The current study had some limitations. First, clinical factors such as disease severity and level of patient care could have affected patients’ judgment about the quality of hospital services, which was not considered in the current study. Second, some patients might have exaggerated the importance of the hoteling services in which they had an unpleasant current or previous experience. In addition, the hoteling services with optimal quality could have been perceived as normal, and therefore, their importance would have been underestimated. An indirect assessment of the importance of hoteling service dimensions can be a subject for subsequent studies.
5.1. Conclusions
As hospitals compete to attract more patients, meeting patient satisfaction and building loyalty are becoming more important than ever. Providing proper hoteling services and meeting patients’ needs, especially in areas identified as weaknesses, are essential and important priorities for hospital managers. Our findings showed a significant gap in all of the six dimensions of hoteling services’ quality, meaning that hospitals’ performance in hoteling services was not proportional to their importance from patients’ viewpoints. In this regard, "physical-structural" and "economic-financial" factors were identified as the main weaknesses, and "human-behavioral" factors as the main strengths of the hospitals studied. Therefore, with regard to the IP matrix’s prioritization, it is essential to pay more attention to the quality and adequacy of physical-structural items, including beds, mattresses, blankets, sheets, pillows, patients’ clothes, wheelchairs, patient transporting stretchers, food, curtains (and all kinds of separators), heating and cooling devices, bathrooms, etc. Providing the necessary information to patients about costs and insurance policies in a manner and language understandable to them at the time of admission and providing a bill with clear details can boost patient satisfaction from the economic-financial standpoint.
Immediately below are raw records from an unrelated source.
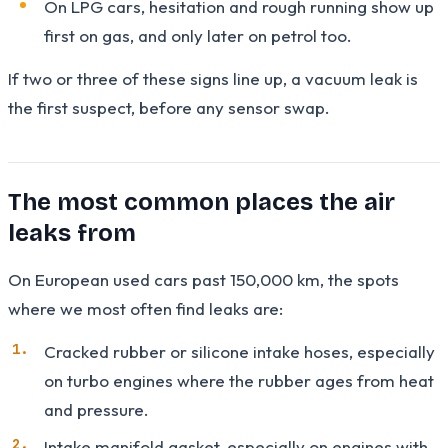
On LPG cars, hesitation and rough running show up
first on gas, and only later on petrol too.
If two or three of these signs line up, a vacuum leak is
the first suspect, before any sensor swap.
The most common places the air
leaks from
On European used cars past 150,000 km, the spots
where we most often find leaks are:
Cracked rubber or silicone intake hoses, especially
on turbo engines where the rubber ages from heat
and pressure.
Intake manifold gasket, especially on engines with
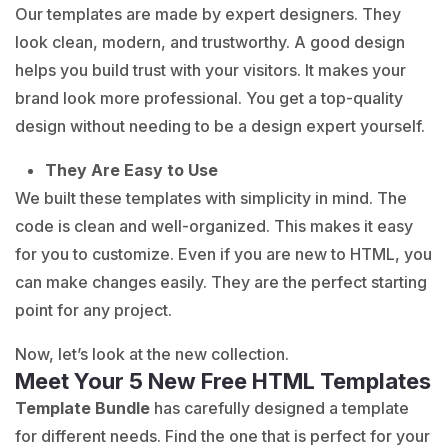
Our templates are made by expert designers. They
look clean, modern, and trustworthy. A good design
helps you build trust with your visitors. It makes your
brand look more professional. You get a top-quality
design without needing to be a design expert yourself.
They Are Easy to Use
We built these templates with simplicity in mind. The
code is clean and well-organized. This makes it easy
for you to customize. Even if you are new to HTML, you
can make changes easily. They are the perfect starting
point for any project.
Now, let’s look at the new collection.
Meet Your 5 New Free HTML Templates
Template Bundle
has carefully designed a template
for different needs. Find the one that is perfect for your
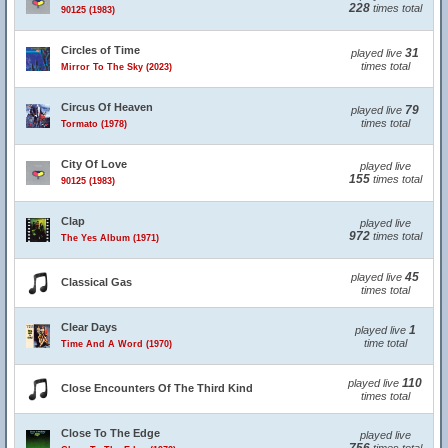
228
times total
90125 (1983)
Circles of Time
31
played live
times total
Mirror To The Sky (2023)
Circus Of Heaven
79
played live
times total
Tormato (1978)
City Of Love
played live
155
times total
90125 (1983)
Clap
played live
972
times total
The Yes Album (1971)
45
played live
Classical Gas
times total
Clear Days
1
played live
time total
Time And A Word (1970)
110
played live
Close Encounters Of The Third Kind
times total
Close To The Edge
played live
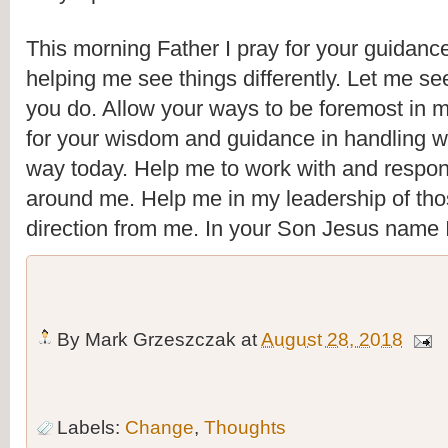
This morning Father I pray for your guidance
helping me see things differently. Let me se
you do. Allow your ways to be foremost in my
for your wisdom and guidance in handling 
way today. Help me to work with and respond 
around me. Help me in my leadership of tho
direction from me. In your Son Jesus name 
By
Mark Grzeszczak
at
August 28, 2018
Labels:
Change
,
Thoughts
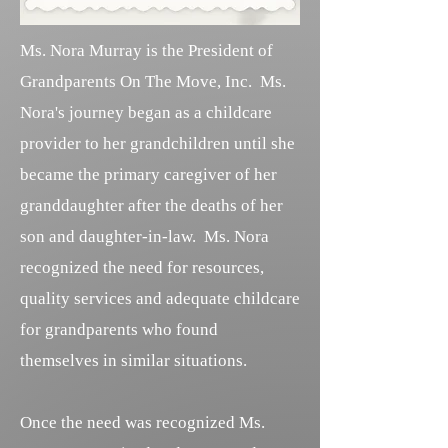
Ms. Nora Murray is the President of
Grandparents On The Move, Inc. Ms.
Nora's journey began as a childcare
provider to her grandchildren until she
became the primary caregiver of her
granddaughter after the deaths of her
son and daughter-in-law. Ms. Nora
recognized the need for resources,
quality services and adequate childcare
for grandparents who found
themselves in similar situations.
Once the need was recognized Ms.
The human-behavioral dimension was an important area according to patients’ viewpoints, and its requirements can be maintained by healthcare staff’s paying attention to patients’ emotional needs. The confidentiality of patient information and obtaining permission from the patient to start treatment are other important aspects. If hospital managers better understand the roles of hoteling services, they can maximize the positive effects of hoteling service dimensions to build a strong relationship with patients in their hospitals.